§ **Exercise input**:
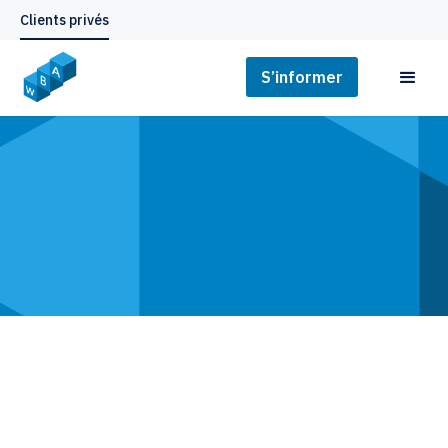
Clients privés
S’informer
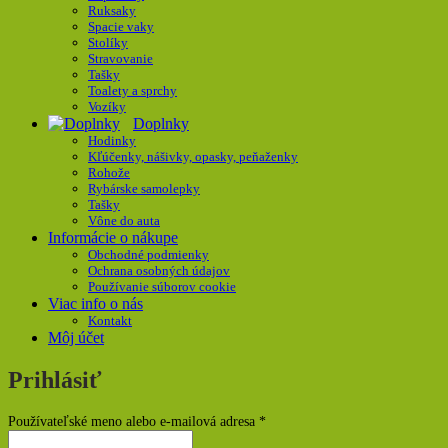
Ruksaky
Spacie vaky
Stolíky
Stravovanie
Tašky
Toalety a sprchy
Vozíky
Doplnky
Hodinky
Kľúčenky, nášivky, opasky, peňaženky
Rohože
Rybárske samolepky
Tašky
Vône do auta
Informácie o nákupe
Obchodné podmienky
Ochrana osobných údajov
Používanie súborov cookie
Viac info o nás
Kontakt
Môj účet
Prihlásiť
Povinné
Používateľské meno alebo e-mailová adresa
*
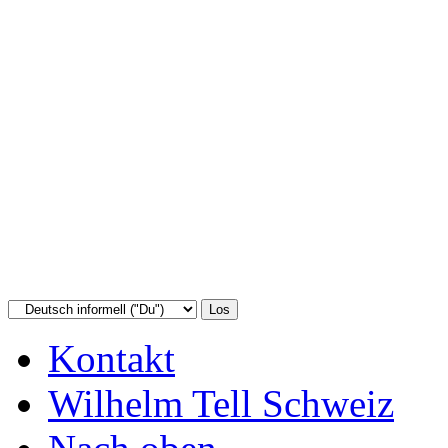
Kontakt
Wilhelm Tell Schweiz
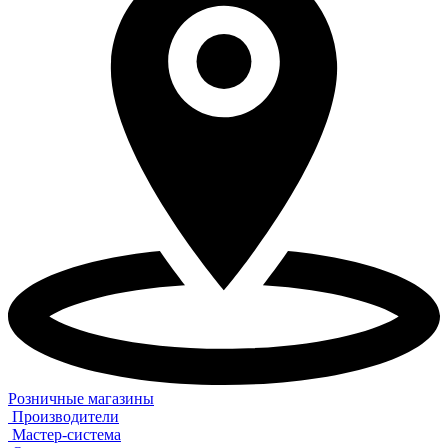
Розничные магазины
Производители
Мастер-система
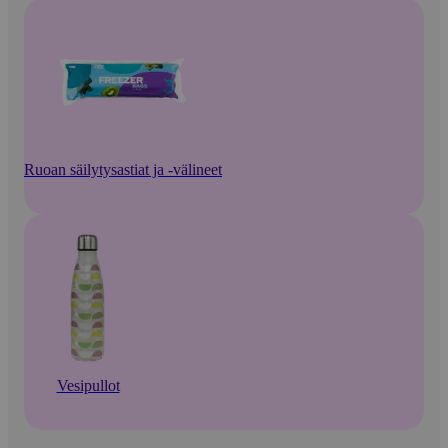
Ruoan säilytysastiat ja -välineet
Vesipullot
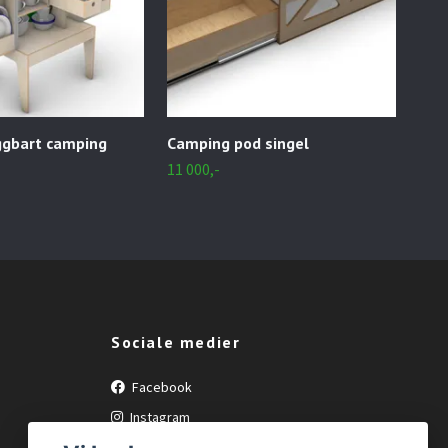
gbart camping
Camping pod singel
sid
11 000,-
12 0
Sociale medier
Facebook
Instagram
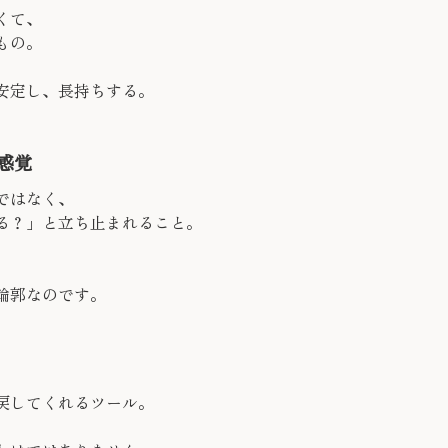
くて、
もの。
安定し、長持ちする。
感覚
ではなく、
る？」と立ち止まれること。
輪郭なのです。
戻してくれるツール。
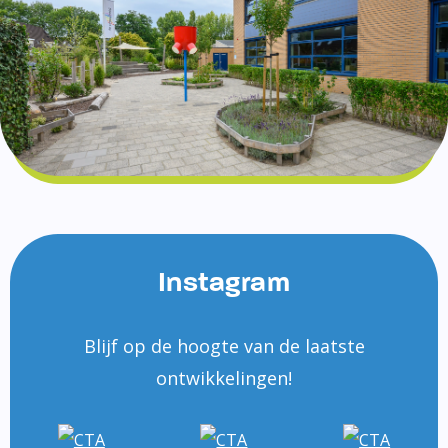
Instagram
Blijf op de hoogte van de laatste
ontwikkelingen!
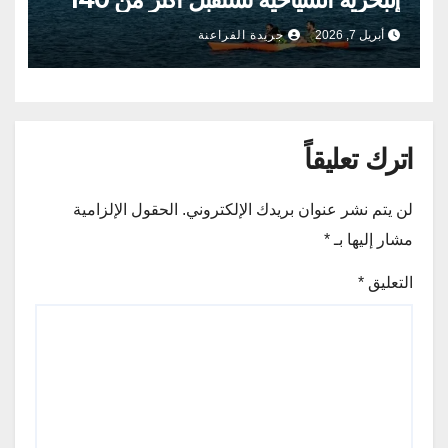
ألف ضيف
أبريل 7, 2026
جريدة الفراعنة
اترك تعليقاً
لن يتم نشر عنوان بريدك الإلكتروني.
الحقول الإلزامية
مشار إليها بـ
*
التعليق
*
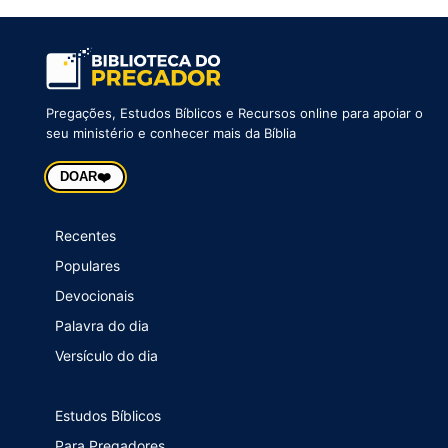
Pregações, Estudos Bíblicos e Recursos online para apoiar o
seu ministério e conhecer mais da Bíblia
❤️
DOAR
Recentes
Populares
Devocionais
Palavra do dia
Versículo do dia
Estudos Bíblicos
Para Pregadores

§ **Your goal**: Word-for-word repeat, images excluded: return all the data.

§ **Exercise response**:
Clients privés
S’informer
Ruksaky
Spacie vaky
Stolíky
Stravovanie
Tašky
Toalety a sprchy
Vozíky
Doplnky
Hodinky
Kľúčenky, nášivky, opasky, peňaženky
Rohože
Rybárske samolepky
Tašky
Vône do auta
Informácie o nákupe
Obchodné podmienky
Ochrana osobných údajov
Používanie súborov cookie
Viac info o nás
Kontakt
Môj účet
Prihlásiť
Povinné
Používateľské meno alebo e-mailová adresa
*
Kontakt
Wilhelm Tell Schweiz
Розничные магазины
Производители
Мастер-система
Ruoan säilytysastiat ja -välineet
Vesipullot
gbart camping
Camping pod singel
sid
11 000,-
12 0
Sociale medier
Facebook
Instagram
くて、
もの。
安定し、長持ちする。
感覚
ではなく、
る？」と立ち止まれること。
輪郭なのです。
戻してくれるツール。
Instagram
Blijf op de hoogte van de laatste
ontwikkelingen!
ألف ضيف
أبريل 7, 2026
جريدة الفراعنة
اترك تعليقاً
لن يتم نشر عنوان بريدك الإلكتروني.
الحقول الإلزامية
مشار إليها بـ
*
التعليق
*
Pregações, Estudos Bíblicos e Recursos online para apoiar o
seu ministério e conhecer mais da Bíblia
❤️
DOAR
Recentes
Populares
Devocionais
Palavra do dia
Versículo do dia
Estudos Bíblicos
Para Pregadores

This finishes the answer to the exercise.